Theorem proved to be important in the development of the quantum mathematics I developed,
called the Calculus of Dimensional Distinctions, which Dr. Vernon Neppe and I applied
in our Triadic Dimensional Vortical Paradigm (TDVP), a shift to consciousness
based science. However, the TDVP does not rely on my FLT65 proof at all, because
it only requires the the validity of FLT for values of n from 3 to 9, and it
has been known that FLT is valid for n=3 to a much larger value than 9 for a
very long time.
It would be nice to
be recognized for being the first to prove FLT since Fermat, and it would restore
Fermat’s honor and reputation as a first-rate mathematician, but I’m not
holding my breath. I’ve learned to be patient because I believe at
length, the truth will out!
On a deeper level, I
was beginning to feel depressed about the loss of the physical presence of my
soulmate Jacqui. I am fortunate to have evidence in the form of a meticulous
double-blind experiment that she still exists as a conscious entity, able to
communicate with me and help me as she did while alive. But that evidence is of
an indirect nature. I would like the communication to be more direct and personal,
just between the two of us. I am becoming impatient for that to happen, and
impatience leads to disappointment and disappointment breeds depression.
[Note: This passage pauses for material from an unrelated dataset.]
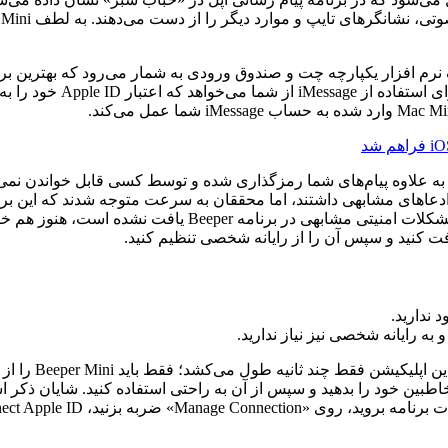
ی که برنامه Nothing Chats را معرفی کردند، ادعا‌های مشابهی داشتند، اما محققان به سرع
 به رایانه شخصی نیز نیاز ندارید.
بین خود را بدهید و سپس از آن به راحتی استفاده کنید. شایان ذکر است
Black Friday, the seventh anniversary of the day Jacqui suffered acute kidney
failure in Tucson Arizona, and I had to rush her frantically to the ER at St. Joseph's Hospital,
a black day indeed. Jacqui’s birthday is coming up
in two weeks and the first anniversary of the day she died is only three days
later, so during the first holiday season without her, it’s easy for me to become depressed. But I must be patient.